Green’s Dictionary of Slang

poison n.

1. [mid-17C; 19C+] (also rat poison) an ironic term for drink in general.

2. in senses of someone or something harmful.

(a) [mid-19C+] an unpleasant person, best to be avoided; also used semi-affectionately.

(b) [1920s–30s] something that one should avoid, i.e. something suspicious.

(c) [1930s–50s] (US drugs) a doctor who refuses to prescribe narcotics.

3. in drug uses.

(a) [1920s] cocaine.

(b) [1950s+] (drugs) heroin, esp. in its pure state.

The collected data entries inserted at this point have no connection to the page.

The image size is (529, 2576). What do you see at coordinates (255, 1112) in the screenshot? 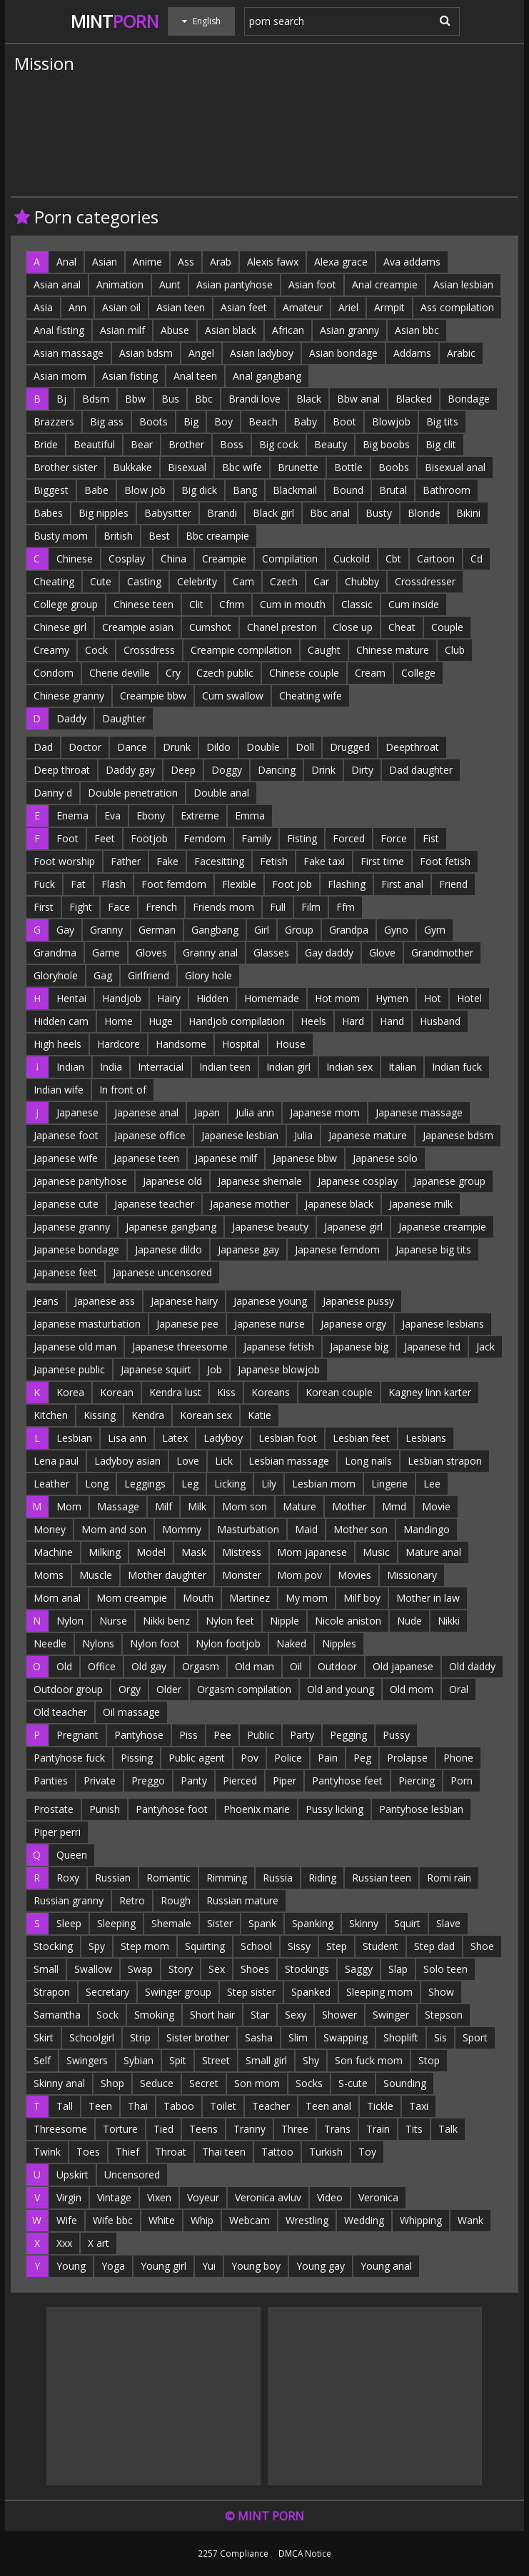
I see `Julia ann` at bounding box center [255, 1112].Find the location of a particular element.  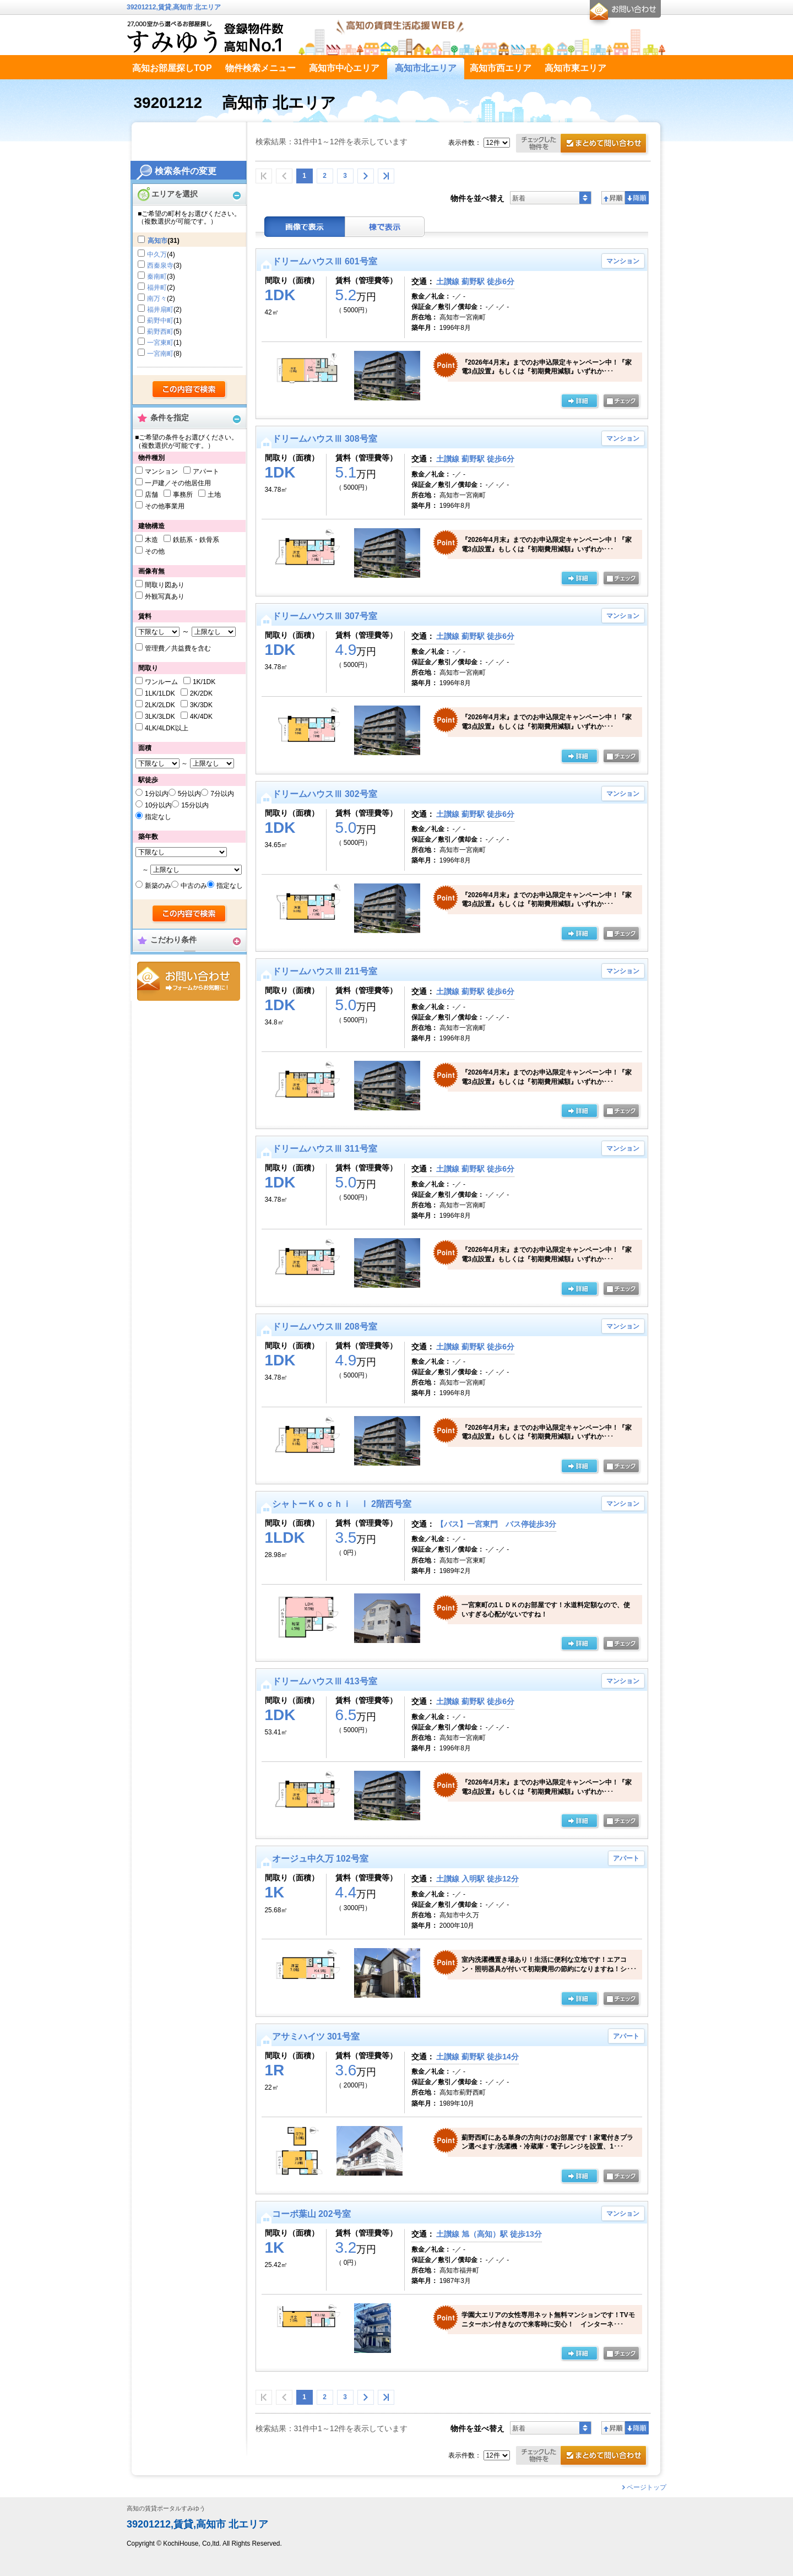

2K/2DK is located at coordinates (201, 693).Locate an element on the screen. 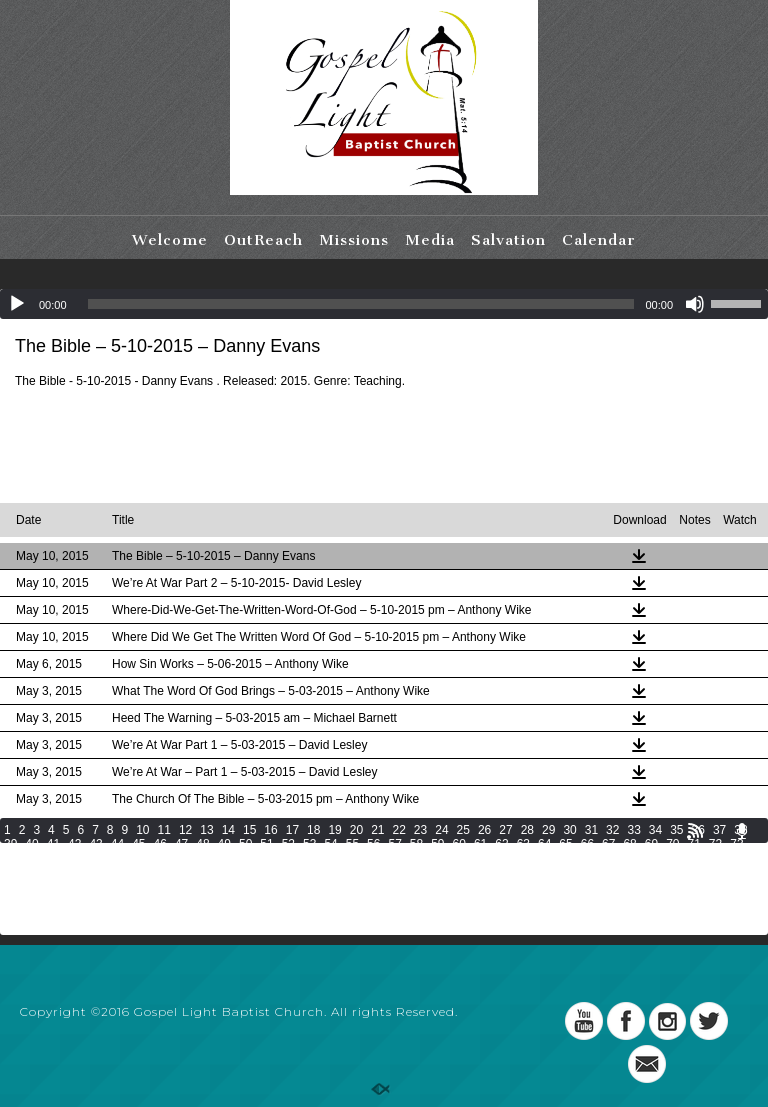 This screenshot has height=1107, width=768. 41 is located at coordinates (53, 844).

(c) [1980s] (S.Afr.) marijuana.

(d) [2000s] fentanyl.

In derivatives

poisonery (n.)

[1900s] (Aus.) a public house.

In compounds

poison counter (n.)

[1900s] (US) a bar counter.

poison people (n.)

[1960s–70s] (US black) heroin addicts, taken as a group.

poison shop (n.) (Aus.)

1. [late 19C+] a (down-market) public house, orig. used by temperance reformers.

2. [1950s] a brothel.

poison shover (n.)

[late 19C] (US) a barman.

In phrases

name your poison (phr.) (also nominate your poison, pick...)

[mid-19C+] (orig. US) an invitation to a fellow drinker to make a choice of drink at a party or in a bar (cf. give it a name under name n.).

put in the poison (v.)

[1920s] to slander, to malign a person’s character, esp. in court.

what’s your poison?

see separate entry.

SE in slang uses

In compounds

poison joint (n.) [joint n. (3b)]

[1930s–40s] (US Und.) a pharmacy; a drug store.

poison-pate (n.) [SE red being a symbolically ‘dangerous’ colour + pate]

[late 17C–early 19C] a redhead; thus poison-pated adj., red-haired.